クラブの象徴が退団した。7月9日、エバートンはウェイン・ルーニーの獲得を発表。31歳の“怪童”は、およそ13年もの時を過ごしたマンチェスター・ユナイテッドに別れを告げた。ジョゼ・モウリーニョ政権下では、負傷も度重なり、終ぞレギュラー・ポジションを確保できなかったルーニー。FWとして衰えを隠し切れず、キャリアの晩年を迎えたとも囁かれた。
しかし、マンUでの13年間を振り返れば、まばゆい栄光に満ちている。5度のプレミアリーグ優勝を手始めに、FA杯、リーグ杯と、国内の主要タイトルは全て制覇。チャンピオンズリーグ、ヨーロッパリーグと欧州のタイトルも獲得し、さらに09年にはクラブW杯も制している。チームが良い時も悪い時も、センターFWで、トップ下で、攻撃陣を牽引してきた。その姿はまさに“10番”に相応しい。真紅のユニフォームを愛する者であれば、古巣に帰還するルーニーを、暖かく送り出すことだろう。

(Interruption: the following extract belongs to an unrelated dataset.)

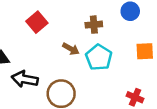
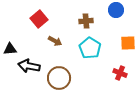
brown arrow: (71, 49) -> (55, 41), moved
red cross: (135, 97) -> (120, 73), moved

そして新シーズン、“10番”は誰が受け継ぐことになるのだろうか。タイトルを総ナメにしたルーニーが背負ってきた時代を振り返れば、新しくクラブの象徴となるべき選手に相応しい。中盤を牛耳るであろうポール・ポグバか、それとも下部組織育ちの若きマーカス・ラッシュフォードか。いずれにせよ新10番の輝きが、マンUの次代の訪れを告げてくれるに違いない。